▼
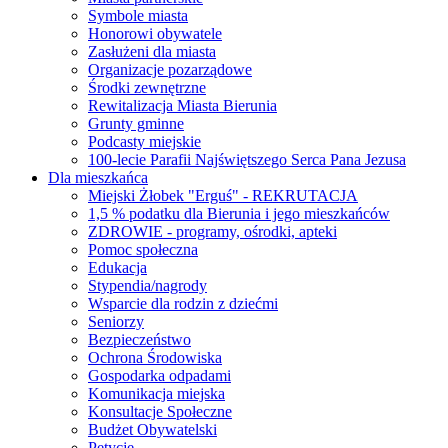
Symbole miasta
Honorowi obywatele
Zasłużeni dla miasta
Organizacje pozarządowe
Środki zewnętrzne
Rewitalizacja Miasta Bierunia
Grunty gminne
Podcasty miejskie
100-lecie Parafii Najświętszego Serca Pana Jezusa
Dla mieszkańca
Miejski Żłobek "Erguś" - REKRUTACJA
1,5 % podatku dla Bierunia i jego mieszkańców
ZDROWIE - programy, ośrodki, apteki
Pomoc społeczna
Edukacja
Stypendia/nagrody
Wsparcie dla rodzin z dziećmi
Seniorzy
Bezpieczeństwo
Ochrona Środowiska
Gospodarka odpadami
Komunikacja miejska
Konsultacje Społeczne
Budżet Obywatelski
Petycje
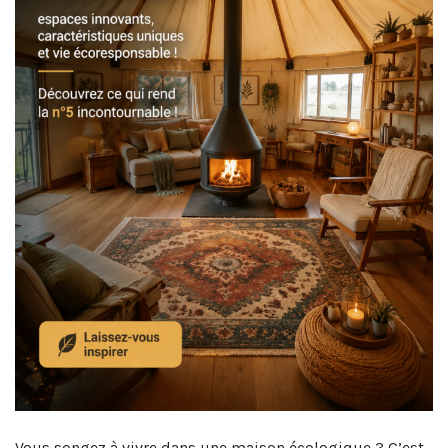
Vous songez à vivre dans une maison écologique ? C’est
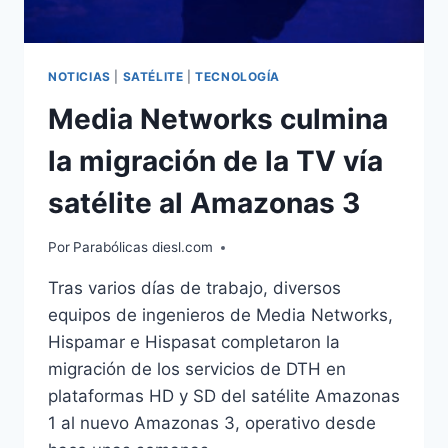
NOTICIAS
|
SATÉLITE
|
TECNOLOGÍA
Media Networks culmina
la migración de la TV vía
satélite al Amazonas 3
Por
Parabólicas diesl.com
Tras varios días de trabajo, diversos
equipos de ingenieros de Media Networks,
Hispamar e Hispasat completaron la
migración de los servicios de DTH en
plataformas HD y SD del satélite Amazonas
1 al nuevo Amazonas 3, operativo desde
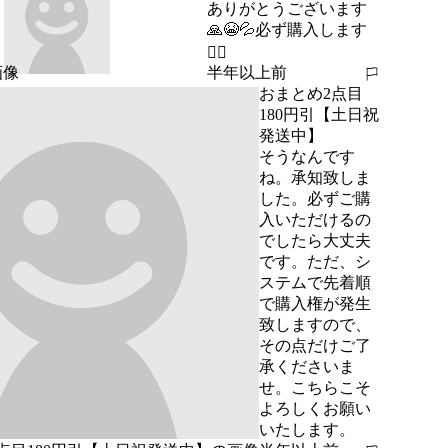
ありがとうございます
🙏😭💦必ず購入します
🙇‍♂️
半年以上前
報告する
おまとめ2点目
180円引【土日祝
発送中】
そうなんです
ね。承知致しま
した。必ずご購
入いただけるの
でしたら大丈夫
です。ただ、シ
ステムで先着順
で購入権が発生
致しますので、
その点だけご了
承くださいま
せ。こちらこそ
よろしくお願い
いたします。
▲
**Assigned task:** Which lines of the data contain the word "Bierunia"? Copy each one.

**Task solution:**
Rewitalizacja Miasta Bierunia
1,5 % podatku dla Bierunia i jego mieszkańców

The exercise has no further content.